Twice now the state legislature has tried to outlaw lying in political speech, and twice the state Supreme Court has sent them back.

In the 1990s, there was a state law that barred candidates and campaigns from sponsoring “with actual malice” lies.

The first case that struck down these rules involved an assisted suicide initative, specifically one flier that the proponents of the intiative said were innaccurate about suicide safeguards.  The second had to do with one of Tim Sheldon’s state senate races in which his opponent tried to make hay over his weak defense of Mission Creek.

Between the two cases the state legislature tried to clean up the law, making it possibly better able to survive court challenge.

The bottom line of these cases is that the Public Disclosure Commission, which usually regulates political and campaign speech in Washington, can’t get into the lie vs. truth business.

The deeper reading of these cases shows a divided court weakly coming to this conclusion. Both cases show a small majority coming to a very thin legal conclusion that the state has no part in the lie vs. truth business.

Justice Talmadge in 1998, writing (sort of) with the majority:

I agree with the majority that RCW 42.17.530 is facially unconstitutional because it sweeps protected First Amendment activity within its provisions by penalizing political speech, even if knowingly false, regarding an initiative measure.   I write separately to emphasize that I am not convinced that the same is true where a statement contains deliberate falsehoods about a candidate for public office.   In my view, there is merit to the contention that the Legislature may constitutionally penalize sponsorship of political advertising of such a nature by enacting a narrower statute than RCW 42.17.530.

And Alexander in 2007:

Chief Justice Gerry Alexander joined the majority as well, but in a separate concurrence. He wrote that “the majority goes too far in concluding that any government censorship of political speech would run afoul of the United States and Washington constitutions,” but he agreed that the law was unconstitutional because it was overbroad.

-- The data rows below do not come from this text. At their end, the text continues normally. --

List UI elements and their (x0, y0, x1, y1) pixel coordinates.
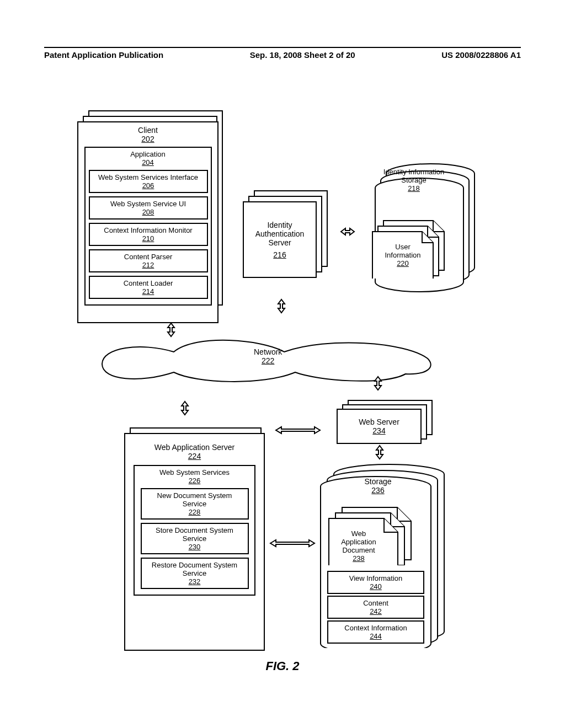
arrow-auth-network (278, 299, 285, 313)
connectors (0, 0, 565, 728)
arrow-was-webserver (276, 427, 320, 433)
arrow-auth-storage (341, 228, 354, 235)
arrow-was-storage (270, 540, 315, 547)
arrow-network-was (182, 402, 188, 415)
arrow-webserver-storage (376, 446, 383, 459)
arrow-client-network (168, 323, 174, 336)
arrow-network-webserver (375, 377, 381, 390)
figure-caption: FIG. 2 (0, 659, 565, 673)
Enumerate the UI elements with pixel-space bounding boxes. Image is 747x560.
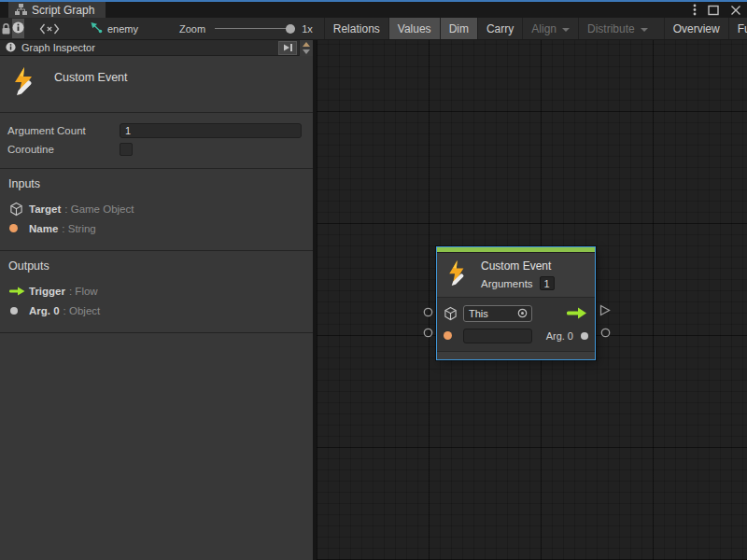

But, then, two years later, the legislature again tried to clean up the law to make it illegal to maliciously defame a politician running for office. From the final bill report of SHB 1286:

It is a violation of the campaign laws for a person to sponsor, with actual malice, a statement
constituting libel or defamation per se under certain circumstances: the false statement is about a candidate and is in political advertising or electioneering communications; a person
falsely represents that a candidate is an incumbent for the office sought in political
advertising or an electioneering communication; or a person directly or indirectly implies the
support or endorsement of any person or organization in political advertising or an
electioneering communication when in fact the candidate does not have such support or
endorsement.  

A candidate is also prohibited from submitting a defamatory or libelous
statement to the Secretary of State for inclusion in the voters’ pamphlet about his or her
opponent.
For the purposes of this act, “libel or defamation per se” is defined as statements that tend: to
expose a living person to hatred, contempt, ridicule, or obloquy, or to deprive him or her of
the benefit of public confidence or social intercourse; or to injure any person, corporation, or
association in his, her, or its business or occupation. 

 If a person makes a false statement,
with actual malice, about himself or herself or falsely represents himself or herself as an
incumbent, it is not libel or defamation and is not a violation of the campaign laws. It is also
not a violation of the campaign laws for a person or organization to falsely represent that the
person or organization supports or endorses a candidate as persons and organizations cannot
defame themselves. If a violation is proven, damages are presumed and need not be proven. 

So, there. Clear as mud. Each time the legislature tries to make it unlawful to lie, then the courts kick it back and the legislature tries again. If we were to take a broader view in our historical circle, we’re at the point where we wait for a case attempting to enforce this law makes it back to the Supreme Court.